So a few years ago I read an article about the ancient Japanese practice of Osoji. To my Eastern friends, I assure you that I have not studied up on Osoji other than taking time to google articles. That being said for the purpose of this blog we shall pretend I am an expert.
I love the holidays. I love to wrap gifts. I love all the trappings and merry makings. I was overjoyed that I convinced my spouse this was the wonderful year of two trees (one real, one not so much) and I go overboard in decking the halls. The problem is that once the holiday ends you are left with so much stuff and such a mess.The holiday joy is no free lunch.
I think that the first time I found myself googling "unclutter" had a lot to do with my first post Christmas as a mom. Not only do I have my halls to undeck and my belongings to put away but oh my the toys, toys, toys, toys. It was truly enough to make me understand the Grinch a bit better.

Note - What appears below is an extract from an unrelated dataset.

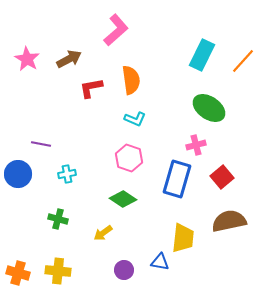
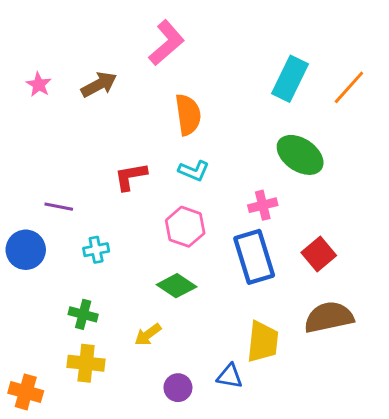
pink star: (27, 59) -> (39, 85), size x0.7
red L-shape: (91, 88) -> (131, 176), moved
pink cross: (196, 145) -> (263, 205), moved
blue rectangle: (177, 179) -> (254, 257), turned -33
yellow cross: (58, 271) -> (86, 363), moved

Enter Osoji. Translation: Free and Clean. Of all the resolution making we do in America it seems so simple and speaks to me. A clean house and tidy affairs...what better way to enter the New Year? In Japan they clean and clean and enter the New Year free of the burdens of the past. Being busy over the holidays I have given myself a westerner's pass and try to spend the month of January (because it takes a month) purging, forgiving, and loosing the clutter. I figure the Chinese New Year comes later and so as long as I am in the ballpark it will work.
What is it about the clutter that drives me so insane? I think it has something to do with control. Like a table covered in mail is a visual that I didn't have the self discipline to open and sort mail. Piles of dirty laundry just scream that I am not a mom on top of her game. Perhaps it is an article I read ages ago claiming that people with dirty houses tend to gain weight faster and afterall--aren't we all conditioned to want to shed pounds in a New Year?
Now I could read a ton of self help articles telling me not to beat myself up, but I know I feel better surrounded by tidiness and order. Getting there is simply a battle. I consider control and how around the holidays I feel so out of control by the demands of my job, the hectic schedules, family obligations, unpredictable weather and for me there is no worse feeling than being out of control except perhaps being controlled.
And so I clean. Yesterday it was maybe the unseasonable sunshine or the 4 bags at Goodwill but I felt better. Lighter. Happier. And it only took 10 days.